**Prompt**: Using the listing below, keep only the lines with the word "debug" and copy them.

**Supplied records**:
====

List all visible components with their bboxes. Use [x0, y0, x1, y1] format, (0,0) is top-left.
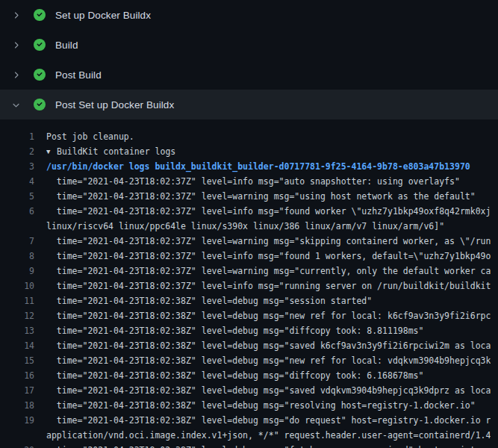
log-text: time="2021-04-23T18:02:37Z" level=warnin…: [46, 234, 491, 249]
line-number[interactable]: 5: [0, 189, 34, 204]
line-number: [0, 219, 34, 234]
log-line: 6 time="2021-04-23T18:02:37Z" level=info…: [0, 204, 498, 219]
log-group-label[interactable]: BuildKit container logs: [57, 146, 175, 157]
log-line: 13 time="2021-04-23T18:02:38Z" level=deb…: [0, 323, 498, 338]
log-text: application/vnd.oci.image.index.v1+json,…: [46, 428, 491, 443]
log-line: 14 time="2021-04-23T18:02:38Z" level=deb…: [0, 338, 498, 353]
line-number[interactable]: 17: [0, 383, 34, 398]
log-text: time="2021-04-23T18:02:38Z" level=debug …: [46, 383, 491, 398]
log-text: time="2021-04-23T18:02:37Z" level=info m…: [46, 249, 491, 264]
log-text: linux/riscv64 linux/ppc64le linux/s390x …: [46, 219, 444, 234]
line-number: [0, 428, 34, 443]
line-number[interactable]: 3: [0, 159, 34, 174]
log-line: 12 time="2021-04-23T18:02:38Z" level=deb…: [0, 308, 498, 323]
log-container: 1Post job cleanup.2▼BuildKit container l…: [0, 119, 498, 448]
log-line: 10 time="2021-04-23T18:02:37Z" level=inf…: [0, 279, 498, 293]
log-line: 2▼BuildKit container logs: [0, 144, 498, 159]
log-line-wrap: linux/riscv64 linux/ppc64le linux/s390x …: [0, 219, 498, 234]
log-line: 1Post job cleanup.: [0, 129, 498, 144]
line-number[interactable]: 18: [0, 398, 34, 413]
line-number[interactable]: 14: [0, 338, 34, 353]
log-text: time="2021-04-23T18:02:38Z" level=debug …: [46, 353, 491, 368]
log-text: time="2021-04-23T18:02:37Z" level=info m…: [46, 174, 460, 189]
step-header-1[interactable]: Build: [0, 30, 498, 60]
log-text: time="2021-04-23T18:02:38Z" level=debug …: [46, 368, 423, 383]
log-line-wrap: application/vnd.oci.image.index.v1+json,…: [0, 428, 498, 443]
log-text: Post job cleanup.: [46, 129, 134, 144]
log-line: 18 time="2021-04-23T18:02:38Z" level=deb…: [0, 398, 498, 413]
line-number[interactable]: 6: [0, 204, 34, 219]
log-line: 9 time="2021-04-23T18:02:37Z" level=warn…: [0, 264, 498, 279]
line-number[interactable]: 10: [0, 279, 34, 293]
line-number[interactable]: 16: [0, 368, 34, 383]
log-text: time="2021-04-23T18:02:38Z" level=debug …: [46, 293, 372, 308]
log-line: 16 time="2021-04-23T18:02:38Z" level=deb…: [0, 368, 498, 383]
line-number[interactable]: 7: [0, 234, 34, 249]
step-label: Build: [55, 40, 78, 51]
line-number[interactable]: 4: [0, 174, 34, 189]
line-number[interactable]: 19: [0, 413, 34, 428]
log-text: time="2021-04-23T18:02:37Z" level=warnin…: [46, 189, 476, 204]
group-collapse-icon[interactable]: ▼: [46, 144, 57, 159]
log-group-toggle[interactable]: ▼BuildKit container logs: [46, 144, 175, 159]
log-text: time="2021-04-23T18:02:37Z" level=warnin…: [46, 264, 491, 279]
step-label: Post Build: [55, 69, 102, 81]
check-circle-icon: [34, 39, 46, 51]
log-line: 17 time="2021-04-23T18:02:38Z" level=deb…: [0, 383, 498, 398]
line-number[interactable]: 9: [0, 264, 34, 279]
log-line: 3/usr/bin/docker logs buildx_buildkit_bu…: [0, 159, 498, 174]
step-header-3[interactable]: Post Set up Docker Buildx: [0, 90, 498, 119]
chevron-right-icon[interactable]: [10, 9, 22, 21]
log-line: 4 time="2021-04-23T18:02:37Z" level=info…: [0, 174, 498, 189]
log-text: time="2021-04-23T18:02:38Z" level=debug …: [46, 443, 491, 448]
check-circle-icon: [34, 69, 46, 81]
log-line: 15 time="2021-04-23T18:02:38Z" level=deb…: [0, 353, 498, 368]
chevron-right-icon[interactable]: [10, 39, 22, 51]
log-line: 8 time="2021-04-23T18:02:37Z" level=info…: [0, 249, 498, 264]
line-number[interactable]: 2: [0, 144, 34, 159]
check-circle-icon: [34, 99, 46, 111]
line-number[interactable]: 12: [0, 308, 34, 323]
line-number[interactable]: 20: [0, 443, 34, 448]
chevron-right-icon[interactable]: [10, 69, 22, 81]
steps-list: Set up Docker BuildxBuildPost BuildPost …: [0, 0, 498, 119]
line-number[interactable]: 8: [0, 249, 34, 264]
step-header-0[interactable]: Set up Docker Buildx: [0, 0, 498, 30]
line-number[interactable]: 11: [0, 293, 34, 308]
line-number[interactable]: 15: [0, 353, 34, 368]
log-line: 20 time="2021-04-23T18:02:38Z" level=deb…: [0, 443, 498, 448]
log-text: time="2021-04-23T18:02:38Z" level=debug …: [46, 308, 491, 323]
chevron-down-icon[interactable]: [10, 99, 22, 111]
log-text: time="2021-04-23T18:02:38Z" level=debug …: [46, 398, 476, 413]
log-line: 11 time="2021-04-23T18:02:38Z" level=deb…: [0, 293, 498, 308]
log-text: time="2021-04-23T18:02:38Z" level=debug …: [46, 323, 423, 338]
log-text: time="2021-04-23T18:02:37Z" level=info m…: [46, 279, 491, 293]
step-label: Post Set up Docker Buildx: [55, 99, 174, 111]
log-line: 7 time="2021-04-23T18:02:37Z" level=warn…: [0, 234, 498, 249]
line-number[interactable]: 13: [0, 323, 34, 338]
log-line: 5 time="2021-04-23T18:02:37Z" level=warn…: [0, 189, 498, 204]
step-label: Set up Docker Buildx: [55, 10, 151, 21]
log-text: time="2021-04-23T18:02:37Z" level=info m…: [46, 204, 491, 219]
log-command-text: /usr/bin/docker logs buildx_buildkit_bui…: [46, 159, 470, 174]
step-header-2[interactable]: Post Build: [0, 60, 498, 90]
line-number[interactable]: 1: [0, 129, 34, 144]
check-circle-icon: [34, 9, 46, 21]
log-text: time="2021-04-23T18:02:38Z" level=debug …: [46, 413, 491, 428]
log-text: time="2021-04-23T18:02:38Z" level=debug …: [46, 338, 491, 353]
log-line: 19 time="2021-04-23T18:02:38Z" level=deb…: [0, 413, 498, 428]
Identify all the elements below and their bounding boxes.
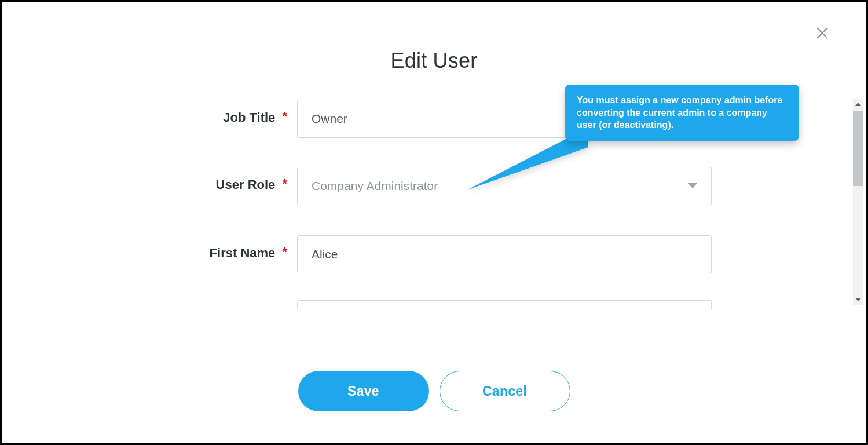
title-divider <box>45 78 829 78</box>
required-asterisk: * <box>282 109 287 123</box>
label-first-name: First Name * <box>3 246 287 261</box>
scrollbar-down-button[interactable] <box>853 294 863 305</box>
tooltip-callout: You must assign a new company admin befo… <box>565 85 799 141</box>
row-user-role: User Role * Company Administrator <box>3 177 865 218</box>
label-user-role-text: User Role <box>216 177 276 192</box>
dialog-frame: Edit User Job Title * User Role * Compan… <box>0 0 868 445</box>
dialog-title: Edit User <box>3 49 865 73</box>
row-first-name: First Name * <box>3 246 865 286</box>
required-asterisk: * <box>282 245 287 259</box>
label-job-title-text: Job Title <box>223 110 275 125</box>
chevron-up-icon <box>855 103 861 106</box>
cancel-button-label: Cancel <box>482 384 527 399</box>
cancel-button[interactable]: Cancel <box>440 371 570 411</box>
tooltip-text: You must assign a new company admin befo… <box>577 95 782 130</box>
scrollbar-thumb[interactable] <box>853 111 863 186</box>
field-user-role-box: Company Administrator <box>297 167 712 205</box>
first-name-input[interactable] <box>298 236 711 273</box>
save-button[interactable]: Save <box>298 371 429 411</box>
dialog-body: Edit User Job Title * User Role * Compan… <box>3 3 865 442</box>
user-role-select[interactable]: Company Administrator <box>298 167 711 205</box>
label-first-name-text: First Name <box>210 246 276 260</box>
button-bar: Save Cancel <box>3 371 865 411</box>
svg-marker-2 <box>688 183 697 188</box>
field-first-name-box <box>297 235 712 273</box>
label-job-title: Job Title * <box>3 110 287 125</box>
label-user-role: User Role * <box>3 177 287 192</box>
chevron-down-icon <box>855 298 861 301</box>
required-asterisk: * <box>282 176 287 191</box>
close-icon <box>815 25 830 41</box>
close-button[interactable] <box>815 25 830 41</box>
caret-down-icon <box>688 183 697 189</box>
svg-marker-4 <box>855 103 861 106</box>
scrollbar-up-button[interactable] <box>853 99 863 110</box>
save-button-label: Save <box>347 384 379 399</box>
svg-marker-5 <box>855 298 861 301</box>
user-role-value: Company Administrator <box>312 179 438 193</box>
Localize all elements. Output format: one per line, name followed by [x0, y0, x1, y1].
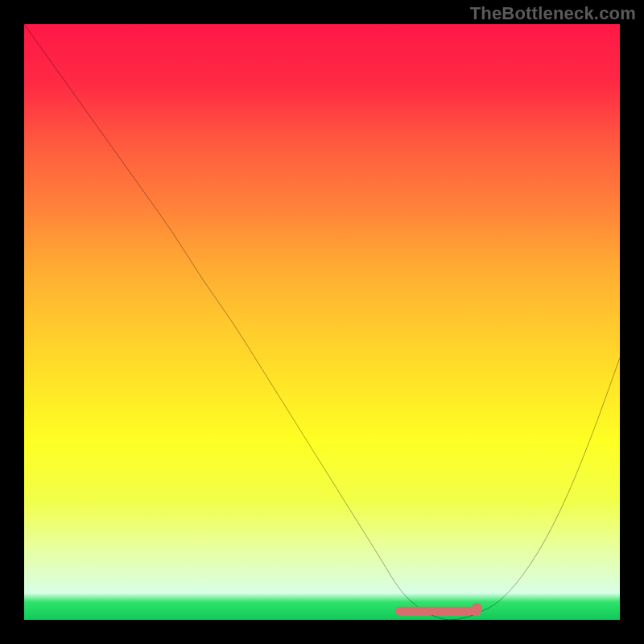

====

**Task result**:
log-text: time="2021-04-23T18:02:38Z" level=debug …: [46, 383, 491, 398]
log-text: time="2021-04-23T18:02:38Z" level=debug …: [46, 353, 491, 368]
log-text: time="2021-04-23T18:02:38Z" level=debug …: [46, 368, 423, 383]
log-text: time="2021-04-23T18:02:38Z" level=debug …: [46, 293, 372, 308]
log-text: time="2021-04-23T18:02:38Z" level=debug …: [46, 443, 491, 448]
log-text: time="2021-04-23T18:02:38Z" level=debug …: [46, 308, 491, 323]
log-text: time="2021-04-23T18:02:38Z" level=debug …: [46, 398, 476, 413]
log-text: time="2021-04-23T18:02:38Z" level=debug …: [46, 323, 423, 338]
log-text: time="2021-04-23T18:02:38Z" level=debug …: [46, 413, 491, 428]
log-text: time="2021-04-23T18:02:38Z" level=debug …: [46, 338, 491, 353]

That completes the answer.